--- Exercise data ---

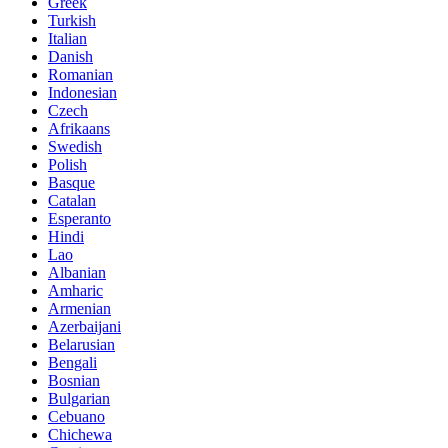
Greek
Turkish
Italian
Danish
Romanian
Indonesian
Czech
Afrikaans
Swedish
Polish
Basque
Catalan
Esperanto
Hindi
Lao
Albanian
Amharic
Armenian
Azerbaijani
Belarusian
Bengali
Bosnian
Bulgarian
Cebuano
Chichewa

---

_Exercise details_
Each entry above should be reproduced exactly, with the pictures removed.

_Exercise answer_
Greek
Turkish
Italian
Danish
Romanian
Indonesian
Czech
Afrikaans
Swedish
Polish
Basque
Catalan
Esperanto
Hindi
Lao
Albanian
Amharic
Armenian
Azerbaijani
Belarusian
Bengali
Bosnian
Bulgarian
Cebuano
Chichewa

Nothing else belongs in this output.